• TASK DETAILS
Which lines of the records contain the word "Flirtbate"? Copy each one.

....

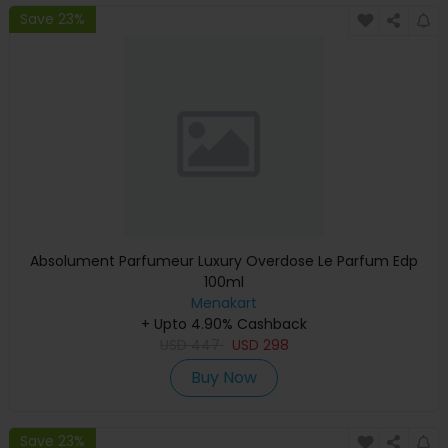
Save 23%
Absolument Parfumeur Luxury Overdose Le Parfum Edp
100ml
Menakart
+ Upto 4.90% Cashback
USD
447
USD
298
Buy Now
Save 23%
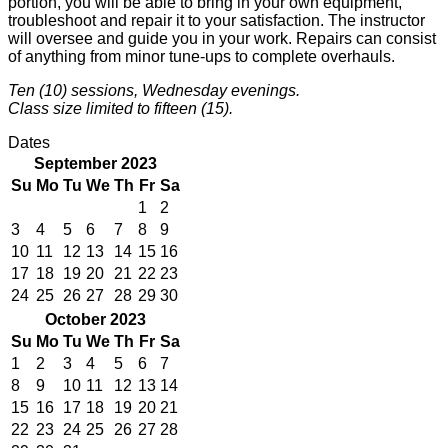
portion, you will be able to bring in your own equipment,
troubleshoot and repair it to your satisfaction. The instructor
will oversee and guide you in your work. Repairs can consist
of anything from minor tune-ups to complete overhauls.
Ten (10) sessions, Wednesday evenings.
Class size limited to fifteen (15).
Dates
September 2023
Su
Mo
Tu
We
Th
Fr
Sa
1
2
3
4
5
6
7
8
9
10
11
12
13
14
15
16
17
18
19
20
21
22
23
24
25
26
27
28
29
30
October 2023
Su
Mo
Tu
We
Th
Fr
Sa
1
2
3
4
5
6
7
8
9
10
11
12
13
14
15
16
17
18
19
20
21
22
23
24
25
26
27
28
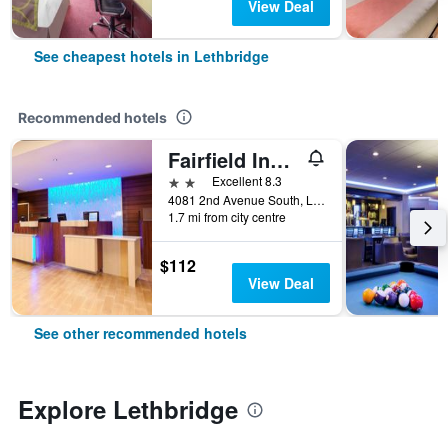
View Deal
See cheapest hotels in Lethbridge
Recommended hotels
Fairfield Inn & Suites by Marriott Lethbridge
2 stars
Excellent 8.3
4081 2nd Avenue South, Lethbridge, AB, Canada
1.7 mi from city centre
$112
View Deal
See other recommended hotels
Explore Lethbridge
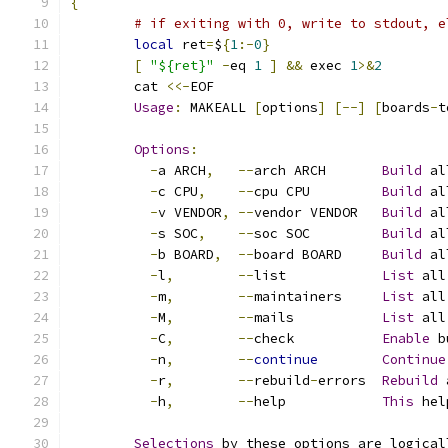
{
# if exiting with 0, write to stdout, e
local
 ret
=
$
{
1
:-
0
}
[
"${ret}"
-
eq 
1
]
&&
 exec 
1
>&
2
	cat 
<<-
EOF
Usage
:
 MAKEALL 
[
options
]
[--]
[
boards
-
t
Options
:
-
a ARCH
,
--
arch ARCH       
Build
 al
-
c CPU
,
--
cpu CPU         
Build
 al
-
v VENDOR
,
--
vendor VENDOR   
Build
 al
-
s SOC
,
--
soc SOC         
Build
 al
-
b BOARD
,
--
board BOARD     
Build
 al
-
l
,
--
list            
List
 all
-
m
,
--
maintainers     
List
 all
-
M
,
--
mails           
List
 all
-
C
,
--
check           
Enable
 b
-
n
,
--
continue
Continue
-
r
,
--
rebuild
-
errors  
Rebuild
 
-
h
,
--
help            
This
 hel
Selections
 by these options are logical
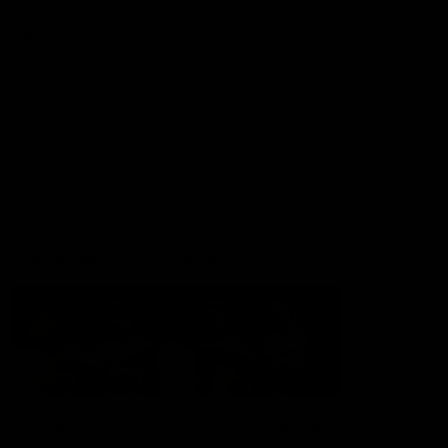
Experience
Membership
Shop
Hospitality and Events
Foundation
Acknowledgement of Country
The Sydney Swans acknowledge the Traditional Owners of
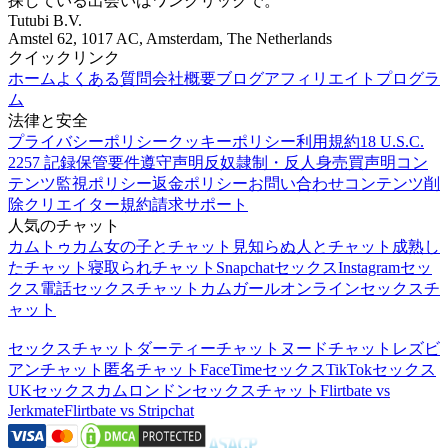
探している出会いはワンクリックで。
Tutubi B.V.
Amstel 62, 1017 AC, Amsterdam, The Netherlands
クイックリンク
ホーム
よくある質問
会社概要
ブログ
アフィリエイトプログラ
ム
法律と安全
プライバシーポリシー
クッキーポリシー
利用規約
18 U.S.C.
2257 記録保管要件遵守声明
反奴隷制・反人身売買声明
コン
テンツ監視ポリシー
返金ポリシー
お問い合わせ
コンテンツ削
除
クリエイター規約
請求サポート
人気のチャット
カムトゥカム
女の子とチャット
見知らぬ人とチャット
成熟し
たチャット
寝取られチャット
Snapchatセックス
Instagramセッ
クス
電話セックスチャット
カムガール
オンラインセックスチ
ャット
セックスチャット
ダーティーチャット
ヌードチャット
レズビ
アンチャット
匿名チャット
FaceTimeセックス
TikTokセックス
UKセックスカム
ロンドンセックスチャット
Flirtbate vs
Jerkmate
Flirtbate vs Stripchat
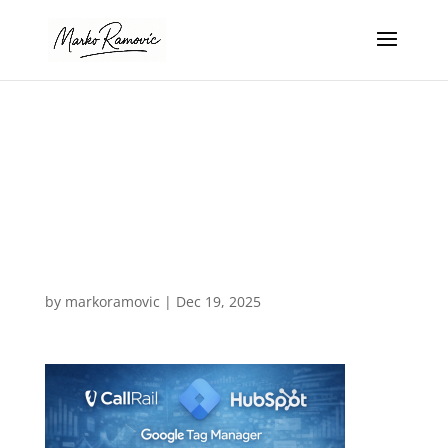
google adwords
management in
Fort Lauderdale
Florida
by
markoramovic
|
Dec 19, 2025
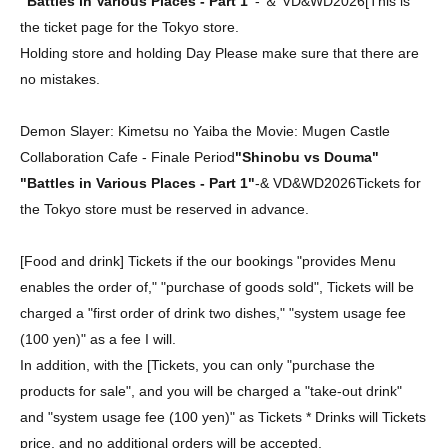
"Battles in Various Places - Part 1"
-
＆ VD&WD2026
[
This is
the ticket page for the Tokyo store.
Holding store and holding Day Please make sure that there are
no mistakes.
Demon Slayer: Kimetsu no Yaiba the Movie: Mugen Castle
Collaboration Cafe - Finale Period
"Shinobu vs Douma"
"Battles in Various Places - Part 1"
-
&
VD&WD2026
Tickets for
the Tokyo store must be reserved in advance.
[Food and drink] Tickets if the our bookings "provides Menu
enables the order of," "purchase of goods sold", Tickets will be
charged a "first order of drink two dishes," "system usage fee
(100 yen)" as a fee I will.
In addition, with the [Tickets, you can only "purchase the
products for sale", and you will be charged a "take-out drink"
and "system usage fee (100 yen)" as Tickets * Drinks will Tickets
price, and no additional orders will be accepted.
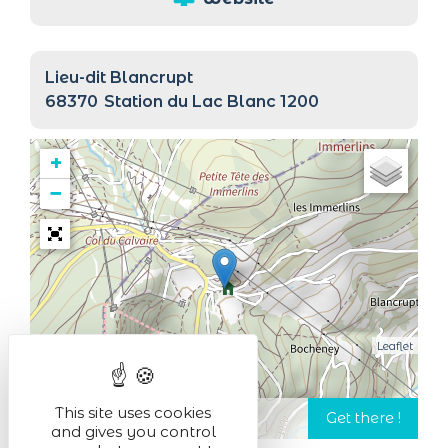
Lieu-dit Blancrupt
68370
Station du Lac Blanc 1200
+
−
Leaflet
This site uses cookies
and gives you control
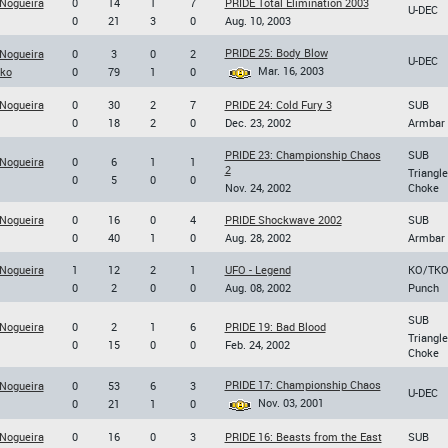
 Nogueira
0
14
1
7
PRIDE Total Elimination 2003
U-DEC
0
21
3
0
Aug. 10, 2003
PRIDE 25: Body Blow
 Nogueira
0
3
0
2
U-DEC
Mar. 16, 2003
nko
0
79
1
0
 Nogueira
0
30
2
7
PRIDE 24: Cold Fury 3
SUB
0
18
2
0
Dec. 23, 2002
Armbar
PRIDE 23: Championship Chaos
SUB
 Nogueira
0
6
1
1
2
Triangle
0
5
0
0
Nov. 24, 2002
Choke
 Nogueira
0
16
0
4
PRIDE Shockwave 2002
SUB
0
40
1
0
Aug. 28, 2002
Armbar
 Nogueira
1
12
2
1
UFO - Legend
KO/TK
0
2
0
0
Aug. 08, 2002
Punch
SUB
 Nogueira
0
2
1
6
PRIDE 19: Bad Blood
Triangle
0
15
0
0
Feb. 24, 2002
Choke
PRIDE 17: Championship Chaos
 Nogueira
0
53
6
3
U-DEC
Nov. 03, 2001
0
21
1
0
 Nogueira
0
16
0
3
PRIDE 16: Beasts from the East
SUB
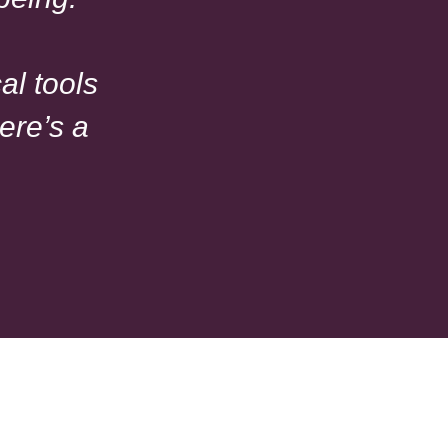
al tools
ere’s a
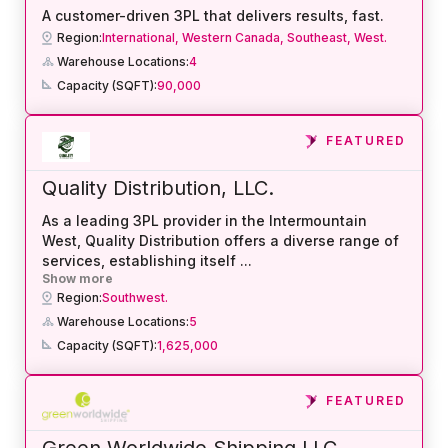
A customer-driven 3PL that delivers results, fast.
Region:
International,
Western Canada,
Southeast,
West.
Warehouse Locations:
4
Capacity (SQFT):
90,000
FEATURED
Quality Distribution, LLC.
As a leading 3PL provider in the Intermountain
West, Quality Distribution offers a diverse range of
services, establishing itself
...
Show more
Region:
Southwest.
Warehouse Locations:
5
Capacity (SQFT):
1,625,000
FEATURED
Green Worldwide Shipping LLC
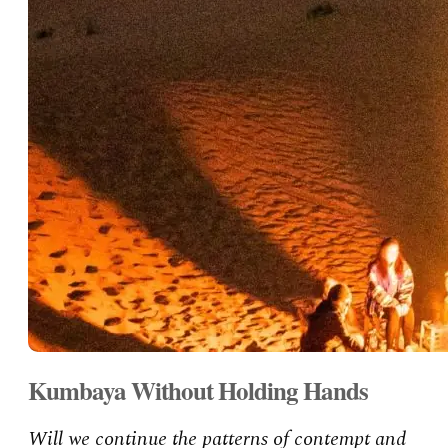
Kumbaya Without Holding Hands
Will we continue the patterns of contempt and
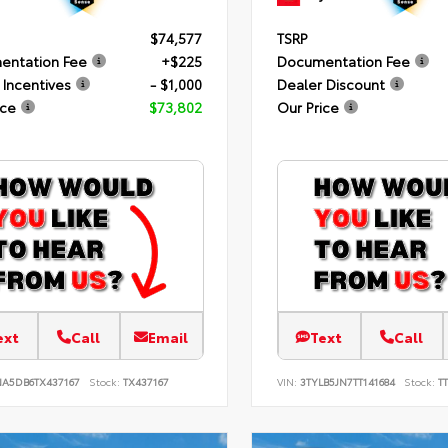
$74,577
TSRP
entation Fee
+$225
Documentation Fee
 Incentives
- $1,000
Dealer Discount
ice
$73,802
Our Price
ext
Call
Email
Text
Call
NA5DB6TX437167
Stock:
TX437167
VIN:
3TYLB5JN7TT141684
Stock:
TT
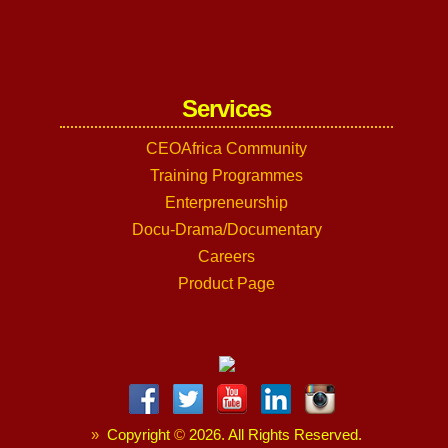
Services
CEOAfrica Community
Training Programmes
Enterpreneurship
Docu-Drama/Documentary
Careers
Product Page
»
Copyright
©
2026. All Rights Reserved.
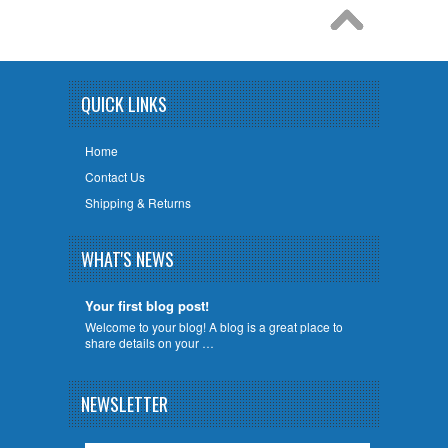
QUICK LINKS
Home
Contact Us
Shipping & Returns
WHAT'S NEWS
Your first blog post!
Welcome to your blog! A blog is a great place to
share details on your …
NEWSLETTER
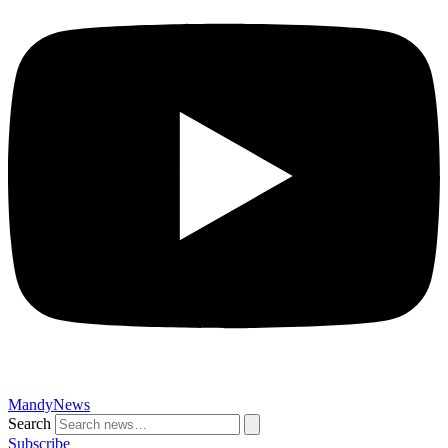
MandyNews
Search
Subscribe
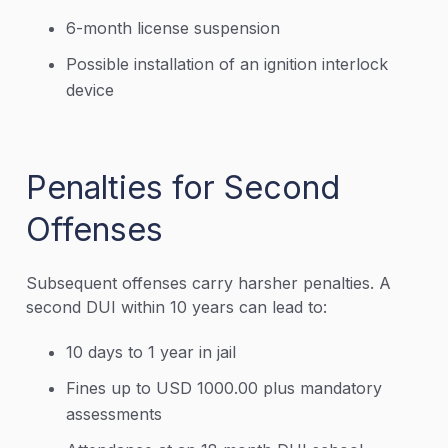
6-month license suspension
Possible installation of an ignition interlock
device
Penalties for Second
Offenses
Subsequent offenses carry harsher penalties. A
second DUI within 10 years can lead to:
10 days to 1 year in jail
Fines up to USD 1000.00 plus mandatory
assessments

....

• OUTPUT FOR THIS EXERCISE
Flirtbate vs
Flirtbate vs Stripchat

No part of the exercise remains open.